# What is wrong with the image of the Bloch sphere on wikipedia, on many sites and articles

I recently published an article on HABR about the visualization of the quantum spin and the Bloch sphere. After some thought, I decided to publish the following text in addition to this article.

The Bloch sphere, in my opinion, is depicted incorrectly on Wikipedia and in many articles and books, to put it mildly. According to Wikipedia, the Bloch sphere looks like this:

In the figure, |ψ› is the state vector. But in reality it is not so. There should be a Bloch vector here, but not a state vector. The Bloch vector is an ordinary vector specifying the position of a point in spherical coordinates.

However, each Bloch vector **corresponds** its state vector. But these two vectors are completely different.

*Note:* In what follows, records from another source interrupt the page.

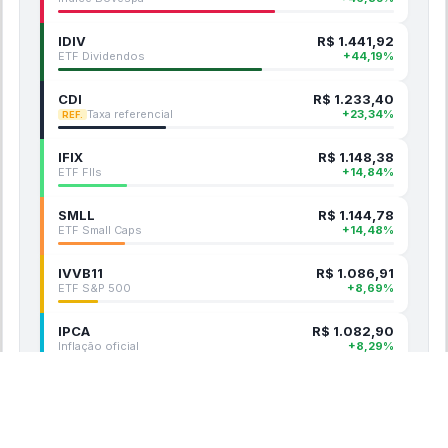
IDIV
R$
1.441,92
ETF Dividendos
+
44,19
%
CDI
R$
1.233,40
Taxa referencial
+
23,34
%
REF.
IFIX
R$
1.148,38
ETF FIIs
+
14,84
%
SMLL
R$
1.144,78
ETF Small Caps
+
14,48
%
IVVB11
R$
1.086,91
ETF S&P 500
+
8,69
%
IPCA
R$
1.082,90
Inflação oficial
+
8,29
%
ATIVO ·
BPAC11
MELHOR DO PERÍODO
R$
1.726,16
BPAC11
+
72,62
%
+
72,62
%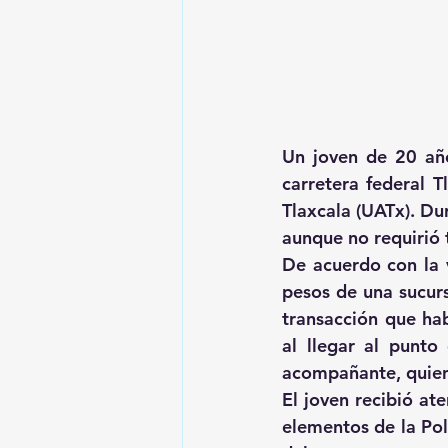
Un joven de 20 año
carretera federal T
Tlaxcala (UATx). Dur
aunque no requirió 
De acuerdo con la v
pesos de una sucurs
transacción que ha
al llegar al punto
acompañante, quiene
El joven recibió at
elementos de la Pol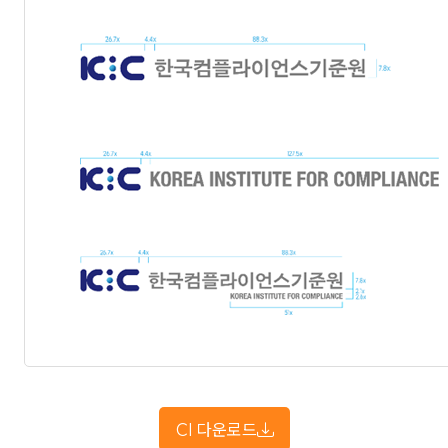
CI 다운로드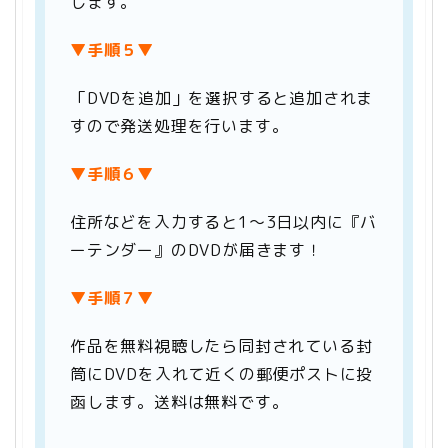
します。
▼手順５▼
「DVDを追加」を選択すると追加されま
すので発送処理を行います。
▼手順６▼
住所などを入力すると1～3日以内に『バ
ーテンダー』のDVDが届きます！
▼手順７▼
作品を無料視聴したら同封されている封
筒にDVDを入れて近くの郵便ポストに投
函します。送料は無料です。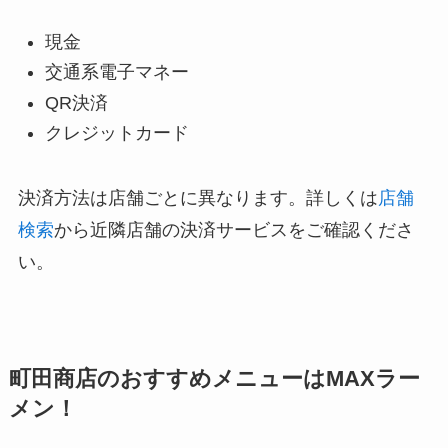
現金
交通系電子マネー
QR決済
クレジットカード
決済方法は店舗ごとに異なります。詳しくは
店舗
検索
から近隣店舗の決済サービスをご確認くださ
い。
町田商店のおすすめメニューはMAXラー
メン！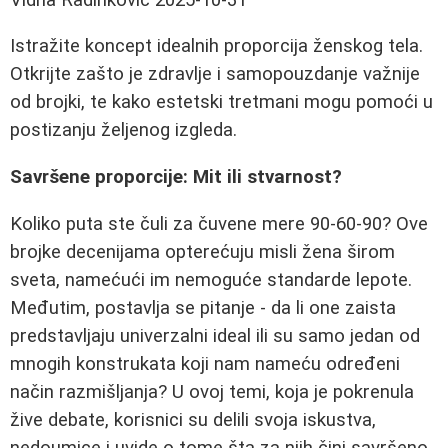
Istražite koncept idealnih proporcija ženskog tela.
Otkrijte zašto je zdravlje i samopouzdanje važnije
od brojki, te kako estetski tretmani mogu pomoći u
postizanju željenog izgleda.
Savršene proporcije: Mit ili stvarnost?
Koliko puta ste čuli za čuvene mere 90-60-90? Ove
brojke decenijama opterećuju misli žena širom
sveta, namećući im nemoguće standarde lepote.
Međutim, postavlja se pitanje - da li one zaista
predstavljaju univerzalni ideal ili su samo jedan od
mnogih konstrukata koji nam nameću određeni
način razmišljanja? U ovoj temi, koja je pokrenula
žive debate, korisnici su delili svoja iskustva,
nedoumice i uvide o tome šta za njih čini savršeno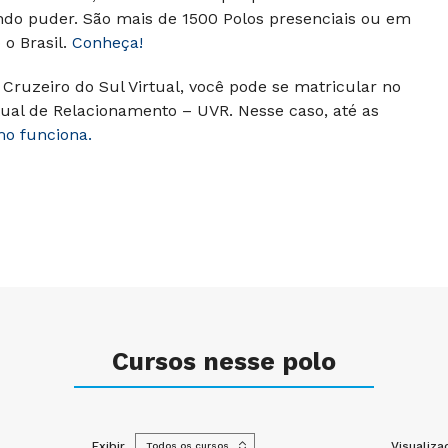
ndo puder. São mais de 1500 Polos presenciais ou em
o Brasil.
Conheça!
Cruzeiro do Sul Virtual, você pode se matricular no
ual de Relacionamento – UVR. Nesse caso, até as
mo funciona.
Cursos nesse polo
Exibir
Visualiza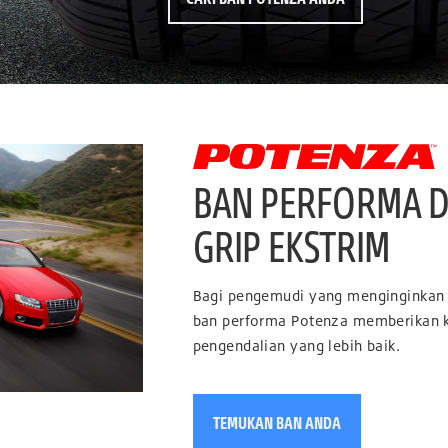
BAN PERFORMA D
GRIP EKSTRIM
Bagi pengemudi yang menginginkan m
ban performa Potenza memberikan ko
pengendalian yang lebih baik.
TEMUKAN BAN ANDA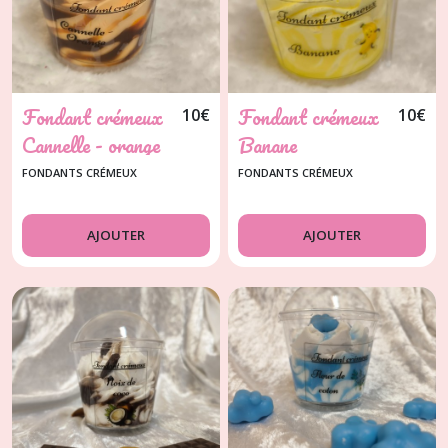
résultats
Fondant crémeux
Fondant crémeux
10
€
10
€
Cannelle - orange
Banane
FONDANTS CRÉMEUX
FONDANTS CRÉMEUX
AJOUTER
AJOUTER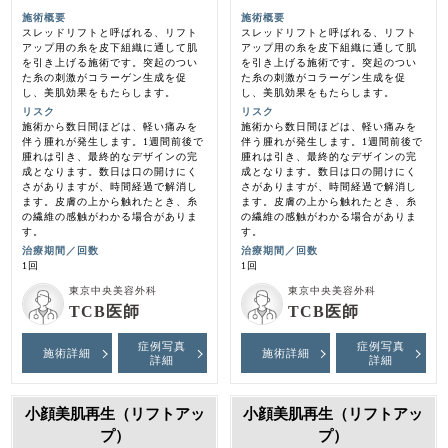
施術概要
施術概要
スレッドリフトと呼ばれる、リフト
スレッドリフトと呼ばれる、リフト
アップ用の糸を皮下組織に通して肌
アップ用の糸を皮下組織に通して肌
を引き上げる施術です。突起のつい
を引き上げる施術です。突起のつい
た糸の刺激がコラーゲン生成を促
た糸の刺激がコラーゲン生成を促
し、美肌効果をもたらします。
し、美肌効果をもたらします。
リスク
リスク
施術から数日間ほどは、軽い痛みを
施術から数日間ほどは、軽い痛みを
伴う腫れが発生します。1週間前後で
伴う腫れが発生します。1週間前後で
腫れは引き、最終的なデザインの完
腫れは引き、最終的なデザインの完
成となります。数日は口の開けにく
成となります。数日は口の開けにく
さがありますが、時間経過で解消し
さがありますが、時間経過で解消し
ます。皮膚の上から触れたとき、糸
ます。皮膚の上から触れたとき、糸
の繊維の感触がわかる場合がありま
の繊維の感触がわかる場合がありま
す。
す。
治療期間／回数
治療期間／回数
1回
1回
東京中央美容外科
東京中央美容外科
TCB医師
TCB医師
症例写真
症例写真
施術詳細
施術詳細
詳細
詳細
小顔美肌再生（リフトアッ
小顔美肌再生（リフトアッ
プ）
プ）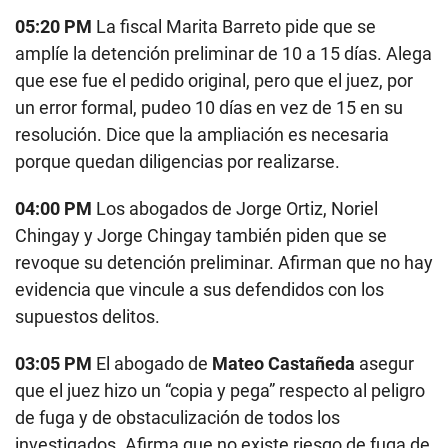
05:20 PM
La fiscal Marita Barreto pide que se
amplíe la detención preliminar de 10 a 15 días. Alega
que ese fue el pedido original, pero que el juez, por
un error formal, pudeo 10 días en vez de 15 en su
resolución. Dice que la ampliación es necesaria
porque quedan diligencias por realizarse.
04:00 PM
Los abogados de Jorge Ortiz, Noriel
Chingay y Jorge Chingay también piden que se
revoque su detención preliminar. Afirman que no hay
evidencia que vincule a sus defendidos con los
supuestos delitos.
03:05 PM
El abogado de
Mateo Castañeda
asegur
que el juez hizo un “copia y pega” respecto al peligro
de fuga y de obstaculización de todos los
investigados. Afirma que no existe riesgo de fuga de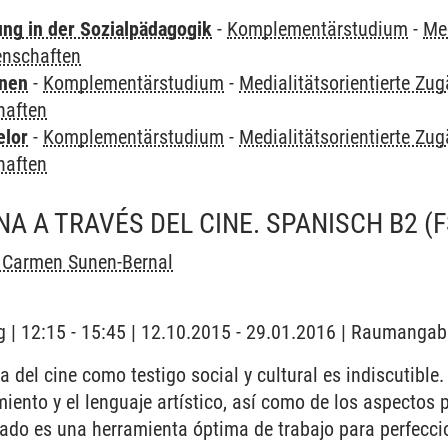
ung in der Sozialpädagogik
-
Komplementärstudium
-
Med
enschaften
rnen
-
Komplementärstudium
-
Medialitätsorientierte Zu
haften
elor
-
Komplementärstudium
-
Medialitätsorientierte Zu
haften
A A TRAVÉS DEL CINE. SPANISCH B2 (F
l Carmen Sunen-Bernal
 | 12:15 - 15:45 | 12.10.2015 - 29.01.2016 | Raumangab
 del cine como testigo social y cultural es indiscutible
ento y el lenguaje artístico, así como de los aspectos p
 lado es una herramienta óptima de trabajo para perfecc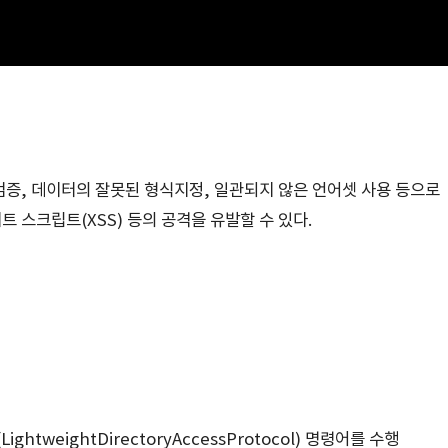
검증, 데이터의 잘못된 형식지정, 일관되지 않은 언어셋 사용 등으로
 스크립트(XSS) 등의 공격을 유발할 수 있다.
tweightDirectoryAccessProtocol) 명령어를 수행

This is how the Bloch vector is depicted in Arthur Eckert’s book:

And here is what Arthur Eckert himself says about this vector in his lecture

IQIS Lecture 2.5 – The Bloch sphere.

Here is a translation of his words from about 55 seconds:

“I can think of another vector which is called the Bloch vector and which I somehow **I bind mentally** with a state vector, and this Bloch vector, which you can see here in this diagram in terms of spherical coordinates, will be a unit vector that is characterized or defined by two angles.

Polar angle θ and azimuth angle φ, so I have this one-to-one correspondence.

Instead of thinking that the qubit is in this particular state,

i can think of a universal vector in 3d euclidean space,

pointing in some direction, which is determined by θ and φ.”

I refer to Arthur Eckert because he is very famous scientist.

It is easy to find documentation on the quantum computing library on the Internet **qiskit** and see a lot of screenshots with the Bloch vector, and not with the state vector. The state vector can only be obtained using the Bloch vector. But these two vectors are absolutely not the same. The value of the state vector is usually displayed not on the Bloch sphere, but somewhere nearby and in a separate line.

Therefore, I am perplexed by the large number of sites, articles and books in which the state vector is depicted on the Bloch sphere instead of the Bloch vector.

Personally, this approach to the state vector confused me very much and greatly delayed my understanding of the mathematics of quantum spin.